Work to be completed: Every picture is to be removed, and all the data is to be copied exactly.

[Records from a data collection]

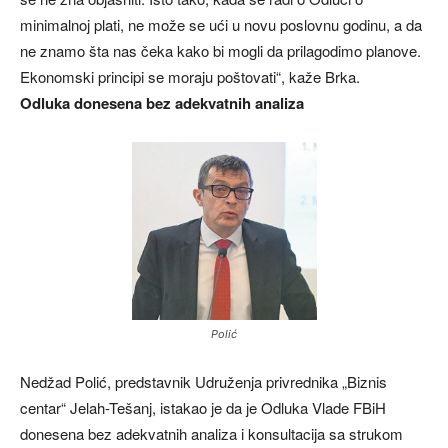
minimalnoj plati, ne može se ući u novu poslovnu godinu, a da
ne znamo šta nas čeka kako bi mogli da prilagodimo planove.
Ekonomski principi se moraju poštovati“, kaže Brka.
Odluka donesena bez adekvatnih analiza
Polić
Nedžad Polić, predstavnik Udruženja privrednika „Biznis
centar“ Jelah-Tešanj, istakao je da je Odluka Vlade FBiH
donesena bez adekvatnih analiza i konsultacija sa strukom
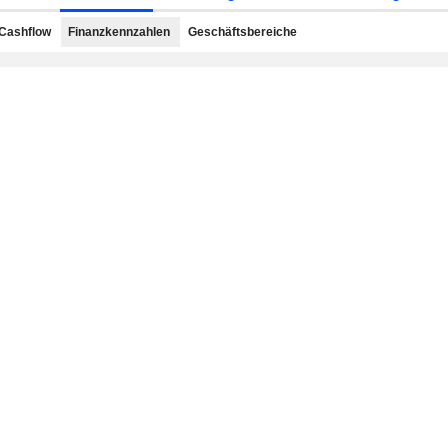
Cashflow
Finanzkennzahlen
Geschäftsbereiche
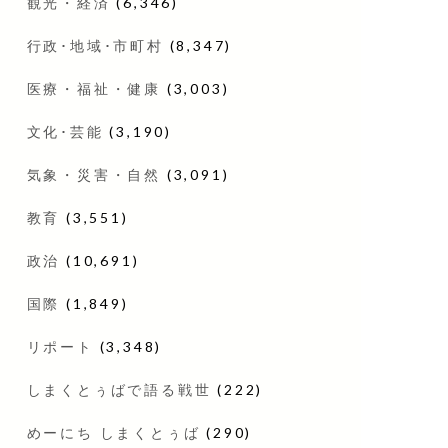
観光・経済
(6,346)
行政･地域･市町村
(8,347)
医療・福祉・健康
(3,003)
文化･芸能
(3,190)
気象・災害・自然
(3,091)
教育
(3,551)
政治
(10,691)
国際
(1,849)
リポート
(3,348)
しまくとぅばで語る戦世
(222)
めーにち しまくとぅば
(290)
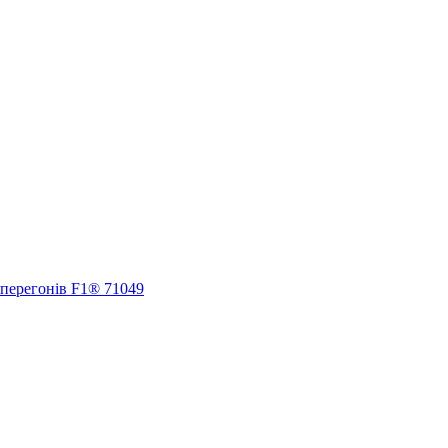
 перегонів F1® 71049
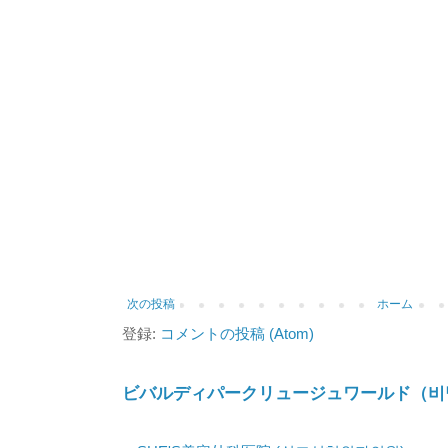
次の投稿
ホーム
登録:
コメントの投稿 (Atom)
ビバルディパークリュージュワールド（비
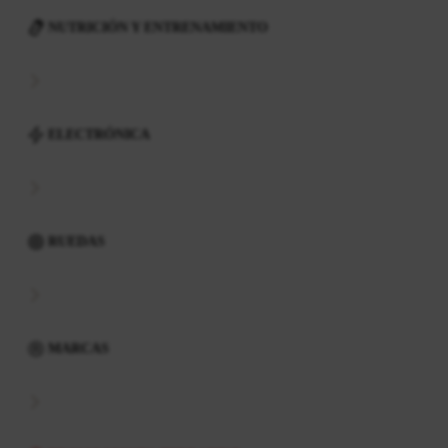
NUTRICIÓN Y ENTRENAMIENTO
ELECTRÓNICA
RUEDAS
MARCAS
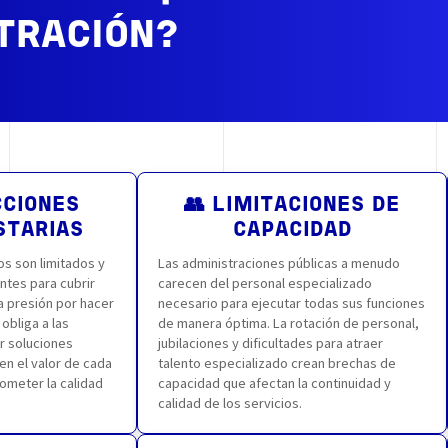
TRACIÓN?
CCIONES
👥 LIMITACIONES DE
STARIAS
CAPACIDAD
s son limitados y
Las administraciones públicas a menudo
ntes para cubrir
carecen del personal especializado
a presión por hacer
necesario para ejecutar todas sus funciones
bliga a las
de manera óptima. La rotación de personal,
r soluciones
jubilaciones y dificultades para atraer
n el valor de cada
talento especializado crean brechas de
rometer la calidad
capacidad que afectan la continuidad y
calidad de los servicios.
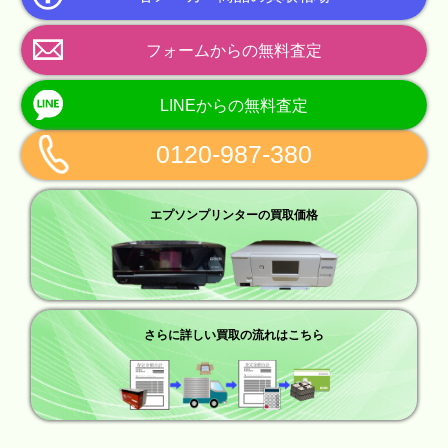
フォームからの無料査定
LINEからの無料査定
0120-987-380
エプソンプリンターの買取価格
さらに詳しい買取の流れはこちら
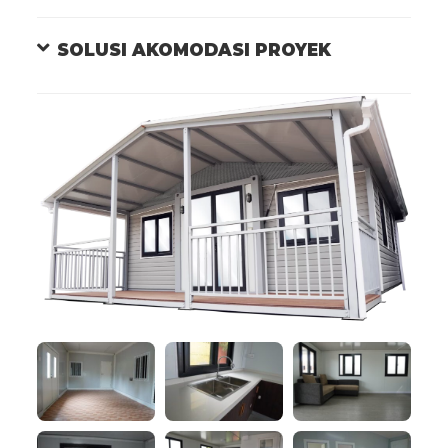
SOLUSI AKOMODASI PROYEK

Answer for this exercise:
minimalnoj plati, ne može se ući u novu poslovnu godinu, a da
ne znamo šta nas čeka kako bi mogli da prilagodimo planove.
Ekonomski principi se moraju poštovati“, kaže Brka.
Odluka donesena bez adekvatnih analiza
Polić
Nedžad Polić, predstavnik Udruženja privrednika „Biznis
centar“ Jelah-Tešanj, istakao je da je Odluka Vlade FBiH
donesena bez adekvatnih analiza i konsultacija sa strukom
Cashflow
Finanzkennzahlen
Geschäftsbereiche
観光・経済
(6,346)
行政･地域･市町村
(8,347)
医療・福祉・健康
(3,003)
文化･芸能
(3,190)
気象・災害・自然
(3,091)
教育
(3,551)
政治
(10,691)
国際
(1,849)
リポート
(3,348)
しまくとぅばで語る戦世
(222)
めーにち しまくとぅば
(290)
 перегонів F1® 71049
次の投稿
ホーム
登録:
コメントの投稿 (Atom)
ビバルディパークリュージュワールド（비
NUTRICIÓN Y ENTRENAMIENTO
ELECTRÓNICA
RUEDAS
MARCAS
TRACIÓN?
CCIONES
👥 LIMITACIONES DE
STARIAS
CAPACIDAD
s son limitados y
Las administraciones públicas a menudo
ntes para cubrir
carecen del personal especializado
a presión por hacer
necesario para ejecutar todas sus funciones
bliga a las
de manera óptima. La rotación de personal,
r soluciones
jubilaciones y dificultades para atraer
n el valor de cada
talento especializado crean brechas de
rometer la calidad
capacidad que afectan la continuidad y
calidad de los servicios.
フォームからの無料査定
LINEからの無料査定
0120-987-380
エプソンプリンターの買取価格
さらに詳しい買取の流れはこちら
SOLUSI AKOMODASI PROYEK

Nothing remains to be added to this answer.